PS.: Wenn's noch wietere Fragen gibt, muß ich auf später vertrösten, denn ich bin zur Zeit stark unter beruflichem Zeitdruck und muß am Freitag für einige Tage verreisen. Deshalb werde ich mich ab sofort für vermutlich knapp zwei Wochen völlig aus dem Forum ausklinken und kann zwischenzeitlich keine Fragen beantworten oder Berichte schreiben.
 
Re: Exakte Berechnung des 100%-Bildfeldes!

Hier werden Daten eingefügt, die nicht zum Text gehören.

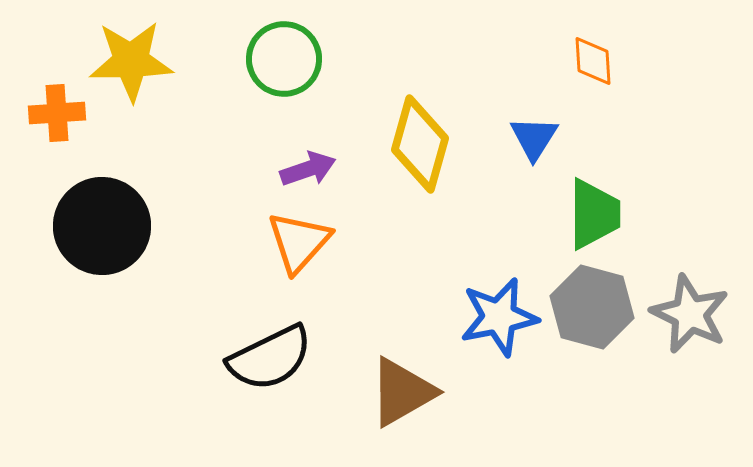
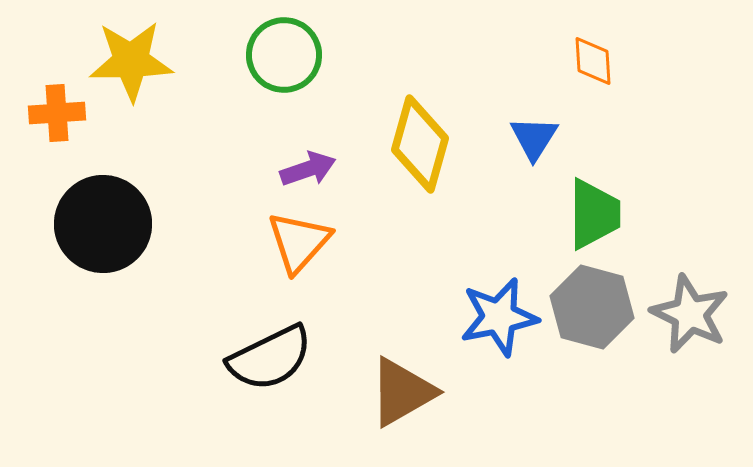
green circle: moved 4 px up
black circle: moved 1 px right, 2 px up
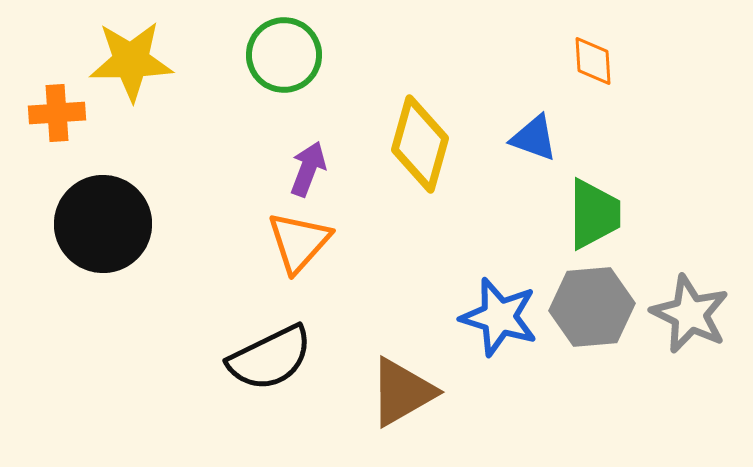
blue triangle: rotated 42 degrees counterclockwise
purple arrow: rotated 50 degrees counterclockwise
gray hexagon: rotated 20 degrees counterclockwise
blue star: rotated 28 degrees clockwise
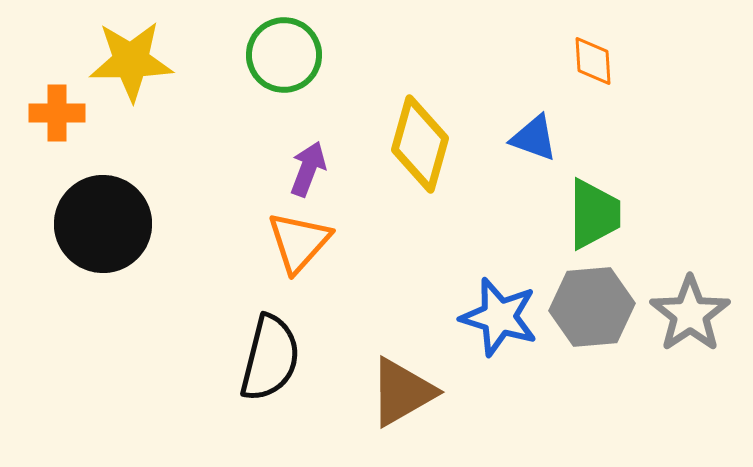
orange cross: rotated 4 degrees clockwise
gray star: rotated 12 degrees clockwise
black semicircle: rotated 50 degrees counterclockwise
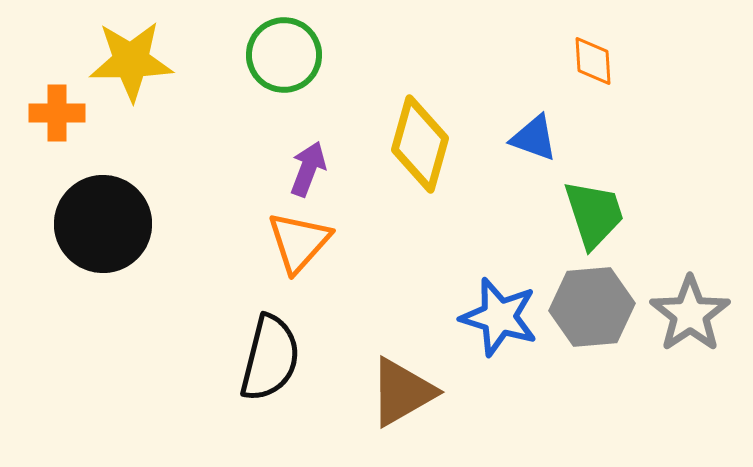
green trapezoid: rotated 18 degrees counterclockwise
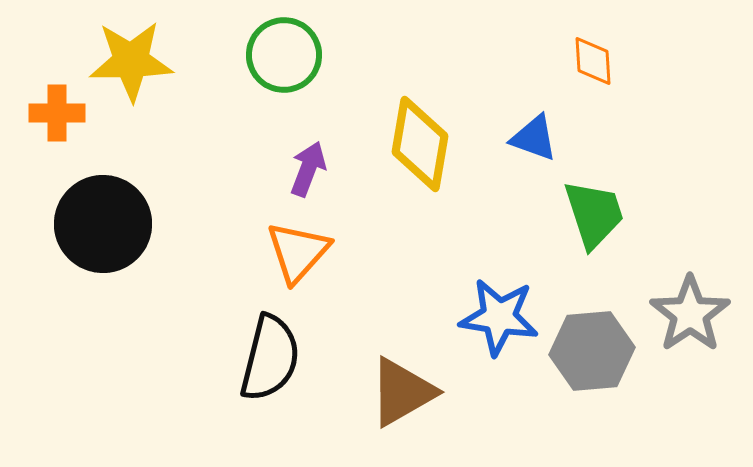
yellow diamond: rotated 6 degrees counterclockwise
orange triangle: moved 1 px left, 10 px down
gray hexagon: moved 44 px down
blue star: rotated 8 degrees counterclockwise
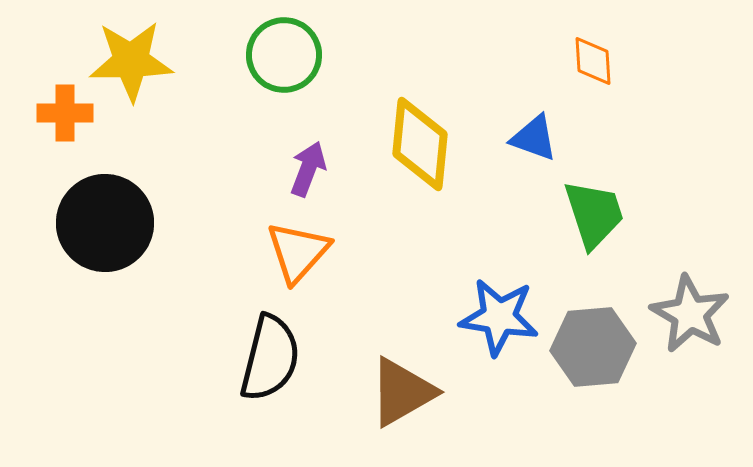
orange cross: moved 8 px right
yellow diamond: rotated 4 degrees counterclockwise
black circle: moved 2 px right, 1 px up
gray star: rotated 8 degrees counterclockwise
gray hexagon: moved 1 px right, 4 px up
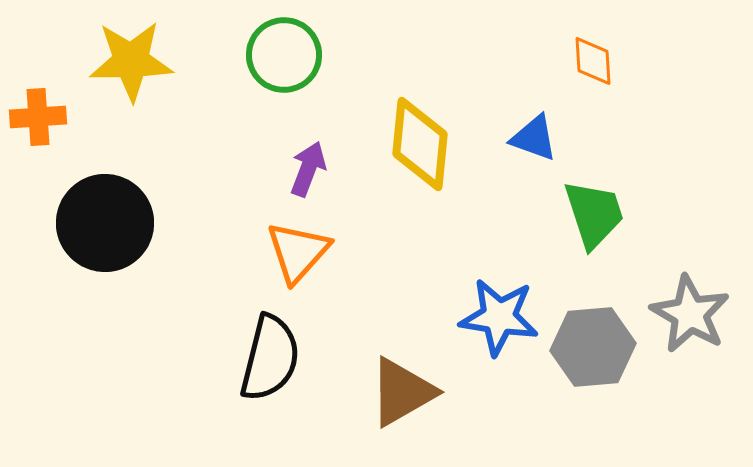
orange cross: moved 27 px left, 4 px down; rotated 4 degrees counterclockwise
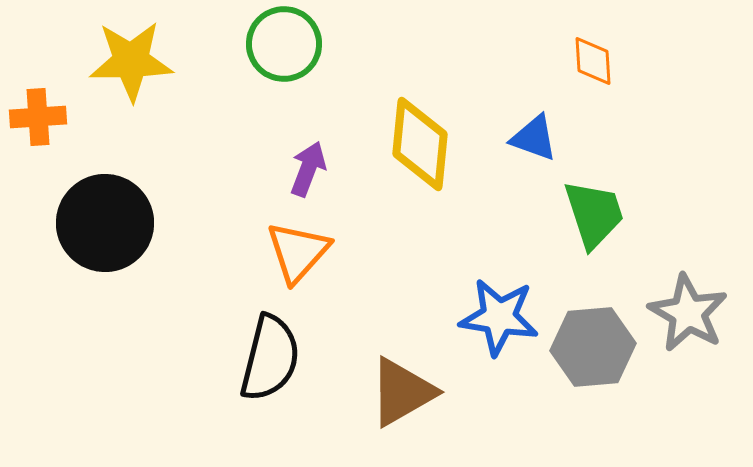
green circle: moved 11 px up
gray star: moved 2 px left, 1 px up
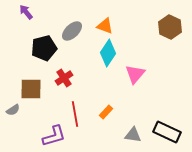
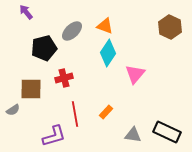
red cross: rotated 18 degrees clockwise
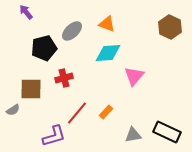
orange triangle: moved 2 px right, 2 px up
cyan diamond: rotated 52 degrees clockwise
pink triangle: moved 1 px left, 2 px down
red line: moved 2 px right, 1 px up; rotated 50 degrees clockwise
gray triangle: rotated 18 degrees counterclockwise
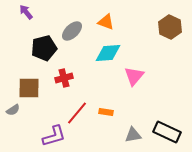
orange triangle: moved 1 px left, 2 px up
brown square: moved 2 px left, 1 px up
orange rectangle: rotated 56 degrees clockwise
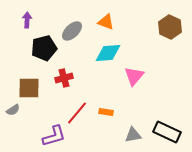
purple arrow: moved 1 px right, 8 px down; rotated 42 degrees clockwise
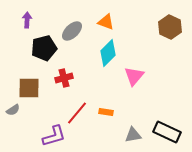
cyan diamond: rotated 40 degrees counterclockwise
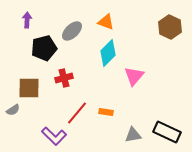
purple L-shape: rotated 60 degrees clockwise
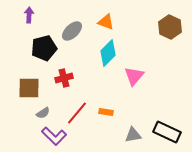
purple arrow: moved 2 px right, 5 px up
gray semicircle: moved 30 px right, 3 px down
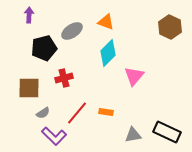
gray ellipse: rotated 10 degrees clockwise
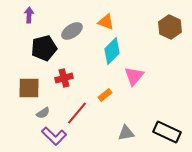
cyan diamond: moved 4 px right, 2 px up
orange rectangle: moved 1 px left, 17 px up; rotated 48 degrees counterclockwise
gray triangle: moved 7 px left, 2 px up
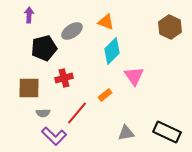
pink triangle: rotated 15 degrees counterclockwise
gray semicircle: rotated 32 degrees clockwise
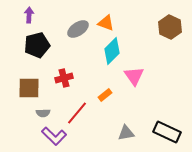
orange triangle: moved 1 px down
gray ellipse: moved 6 px right, 2 px up
black pentagon: moved 7 px left, 3 px up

Hallo Walter und alle anderen,
Ich finde es ausgesprochen verdienstvoll, wenn ihr darauf hinweist, daß die herkömmlichen Berechnungswege nicht zu perfekten Ergebnissen führen. Allerdings ist das auch gar nicht notwendig. Das ist so wie beim Hauptspiegeldurchmesser. Wenn man den nicht wirklich nachmisst, dann geht man schon mit falschen Zahlen in die Gleichungen. (z.B. 200/1200...)
Dann möchte ich darauf hinweisen daß es Fangspiegel in den Abstufungen z.B. 21, 28 , 31, 40, 50, 63, 102mm gibt. Da ist eine Berechnung auf 2 Stellen hinter dem Komma schön, aber einen entsprechenden Fangspiegel bekomme ich gar nicht. Zudem "berechnet " man das zu 100% ausgeleuchtete Bildfeld nicht, man nimmt es an, z.B. mit 10mm, oder 15mm so genau kommt es gar nicht darauf an. Dann berechnet man welchen Fangspiegel man mindestens dazu braucht. Kommt man dann auf 58 mm oder 58,2345mm dann benutzt man den nächst größeren den man bekommen kann. Das sind dann 63 mm, unabhängig von der benutzten Formel.
Das bedeutet nicht, daß man nicht mal genau nachrechnen sollte, oder wenigstens eine Zeichnung machen, auf der man den Strahlengang genau sehen kann. Damit fallen schon eine Menge Fehlermöglichkeiten flach.